What this means for practice
- Instructors. Decide which presence the assistant is meant to support: the class that had scaffolding for both reported higher cognitive engagement and emotional engagement.
- Instructors. Configure GenAI feedback to prompt evaluation and refinement of students' own annotations rather than to hand over solutions.
- Instructors. Track equity inside groups. The 60.7% against 34.0% gap in feedback requests shows a scaffold can sit unused by the students who need it most.
- Designers and administrators. Build the surrounding supports, not just the assistant: learner agency and AI literacy shape whether GenAI suggestions are acted on.
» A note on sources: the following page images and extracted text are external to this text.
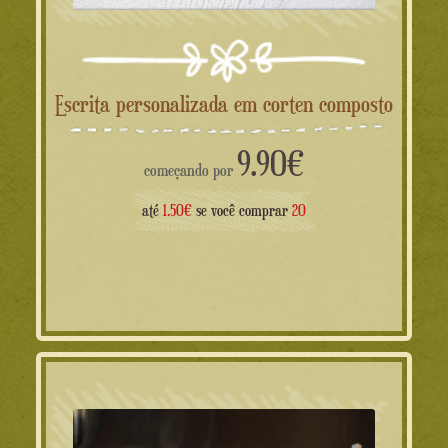
Escrita personalizada em corten composto
9.90
€
começando por
até
1.50€
se você comprar
20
- Designers. If behavioral engagement is a target, instrument for it: the platform did not monitor annotation or response frequency, and no behavioral engagement difference was found.
Limitations
- The sample was 63 predominantly female English majors at the intermediate proficiency level, so generalizability is limited; gender and disciplinary background are documented moderators of students' engagement with AI tools.
- Collaborative engagement was measured by self-report, which is open to subjective bias and insufficient to capture actual interaction patterns.
- The intervention consisted of five reading tasks in five consecutive weeks: an intense design that may have boosted the observed effects and introduced a novelty effect.
- The coding scheme permitted multiple social presence indicators per annotation but at most one cognitive presence code, and because network edge weights come from co-occurrence frequencies this may produce relatively stronger social presence connections. The high and low performer comparison also used a median split over few groups, and teaching presence was not measured.
Citation
Pan, M., Lai, C., Guo, K., & Lin, C.-H. (2026). Unpacking student interactions in GenAI-assisted social annotation: An epistemic network analysis of cognitive and social presence. British Journal of Educational Technology.